粉末サプリをシードへ振りかける方法にも落とし穴があります。Merck Veterinary Manualは、多くの鳥が種子の外皮を外すため、殻に付いた粉末の恩恵を受けにくいとしています。摂取経路を確認せず、見た目だけで「補えている」と判断しないことが大切です。

シードを選ぶ段階では、ミックスシードの選び方と、青菜などを含む食事全体を見直します。偏食、体重減少、羽の状態の変化がある場合は、塩土を追加する前に食事記録 AmazonYahoo!を持って受診してください。

カルシウム源を検討する場合

ボレー粉は牡蠣殻を加工したもの、カトルボーンはイカの甲を利用したものです。どちらも主にカルシウム源として考え、不溶性グリットと同じ「消化のための砂」として扱いません。
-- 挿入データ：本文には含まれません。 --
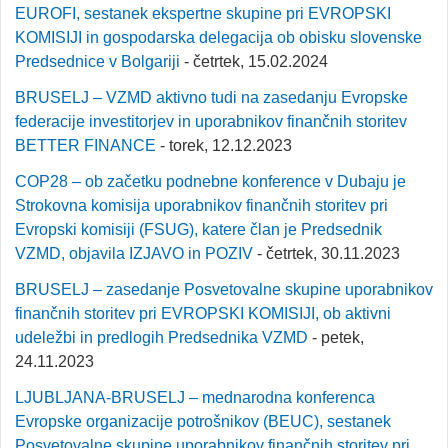
EUROFI, sestanek ekspertne skupine pri EVROPSKI
KOMISIJI in gospodarska delegacija ob obisku slovenske
Predsednice v Bolgariji
- četrtek, 15.02.2024
BRUSELJ – VZMD aktivno tudi na zasedanju Evropske
federacije investitorjev in uporabnikov finančnih storitev
BETTER FINANCE
- torek, 12.12.2023
COP28 – ob začetku podnebne konference v Dubaju je
Strokovna komisija uporabnikov finančnih storitev pri
Evropski komisiji (FSUG), katere član je Predsednik
VZMD, objavila IZJAVO in POZIV
- četrtek, 30.11.2023
BRUSELJ – zasedanje Posvetovalne skupine uporabnikov
finančnih storitev pri EVROPSKI KOMISIJI, ob aktivni
udeležbi in predlogih Predsednika VZMD
- petek,
24.11.2023
LJUBLJANA-BRUSELJ – mednarodna konferenca
Evropske organizacije potrošnikov (BEUC), sestanek
Posvetovalne skupine uporabnikov finančnih storitev pri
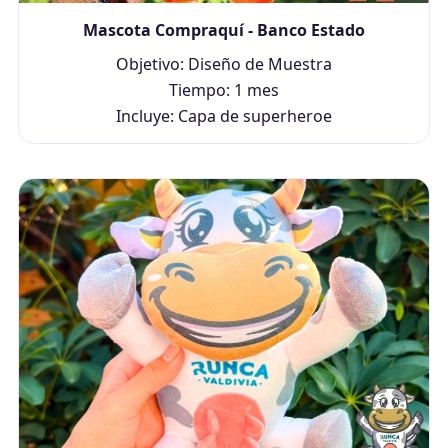
Mascota Compraquí - Banco Estado
Objetivo: Diseño de Muestra
Tiempo: 1 mes
Incluye: Capa de superheroe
産卵や食事内容からカルシウム代謝を考え、カルシウム源を検討する場合は、ボレー粉とカトルボーンの与え方で形状と提示方法を確認できます。ただし、産卵中だから多く与える、ペレット食でも念のため足す、といった一律の判断は避けます。カルシウム不足が疑われる症状を家庭で確定することもできません。

塩土を与える場合の注意点

塩土を与える場合も、ケージへの常設ではなく、健康診断や鳥を診られる獣医師への相談で必要性を確認し、摂取を観察できる方法を選びます。今回確認した資料には、すべてのインコに共通するグラム数の根拠はありません。製品差と個体差を無視した固定量は示せません。
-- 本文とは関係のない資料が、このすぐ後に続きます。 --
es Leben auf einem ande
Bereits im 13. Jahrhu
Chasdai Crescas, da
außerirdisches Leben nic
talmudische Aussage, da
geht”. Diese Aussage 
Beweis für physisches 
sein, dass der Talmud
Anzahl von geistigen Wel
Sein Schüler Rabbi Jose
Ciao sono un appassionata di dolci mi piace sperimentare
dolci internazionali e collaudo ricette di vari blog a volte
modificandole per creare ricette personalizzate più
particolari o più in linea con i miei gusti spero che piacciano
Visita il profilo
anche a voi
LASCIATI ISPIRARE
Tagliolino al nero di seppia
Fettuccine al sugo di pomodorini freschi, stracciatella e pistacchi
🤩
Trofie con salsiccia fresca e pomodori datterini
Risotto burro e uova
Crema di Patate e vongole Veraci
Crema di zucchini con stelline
小鳥の診療室は、摂り過ぎを避ける例として週1〜2回程度を挙げています(鳥を飼うための必需品と食事)。これは全製品・全個体の処方量ではなく、一つの飼育例です。パッケージ表示、主食、体格、健康状態が異なるため、回数だけを切り取って適用しないでください。

与える前後は、次の項目を同じ条件で記録します。

  • 塩土を置いた時間と、目で確認できた摂取の程度
  • その日の主食と副食、それぞれの実食量
  • 体重測定の推移、体つき、食欲、活動性、嘔吐の有無
  • フンの量・色、尿酸と水分の変化、飲水の変化
  • 塩土の表面に水、フン、食べかす、変色がないか

汚れた塩土は再利用せず廃棄します。乾かしたり表面を削ったりしても、内部まで衛生状態を確認できません。食べる勢いが急に強くなったときは「必要だから」と補充を続けず、体調不良や偏食のサインと一緒に評価してください。

食べ過ぎ・体調変化の受診目安

グリットインパクションが疑われる鳥の嘔吐や食欲低下は、塩土を外しただけで経過観察を続ける症状ではありません。砂状物質による閉塞以外にも複数の原因があり、家庭では区別できないため、鳥を診られる動物病院へ連絡してください。
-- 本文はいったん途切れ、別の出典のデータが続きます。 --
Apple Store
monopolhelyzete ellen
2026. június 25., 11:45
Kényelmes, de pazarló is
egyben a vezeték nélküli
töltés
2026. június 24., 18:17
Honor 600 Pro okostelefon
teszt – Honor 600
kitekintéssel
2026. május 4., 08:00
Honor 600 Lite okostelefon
塩土の過食と同時に、食べ物を拾って落とす、実際には飲み込めていない、体重が減る、活動性が落ちるといった変化があれば、早めの相談が必要です。AAVは、小型のインコがくちばしをすり合わせたり、食べ物を砕いても飲み込まず落としたりする様子を、消化管に問題があるときに見られる行動として説明しています。

受診時は、使っていた塩土の現物またはパッケージ、原材料表示の写真、いつからどの程度食べたかの記録、主食の商品名と給餌量、体重とフンの変化を持参します。

飲水やフンの変化だけを見て、塩分過多と断定することもできません。急な多飲や鳥の多尿、嘔吐、食欲低下などが重なったら、ネットの量の目安を探し続けるより、病院へ連絡することを優先してください。

迷ったときの3つの判断基準

塩土について迷ったら、「消化用グリットを常設しない」「主食と成分の重複を確認する」「症状や急な過食は受診につなげる」の三つで判断します。既に常食している個体では急な変更の負担も考え、発情・産卵管理中、治療中、インコ類以外の鳥では、自己判断で一律に増減せず個別に相談してください。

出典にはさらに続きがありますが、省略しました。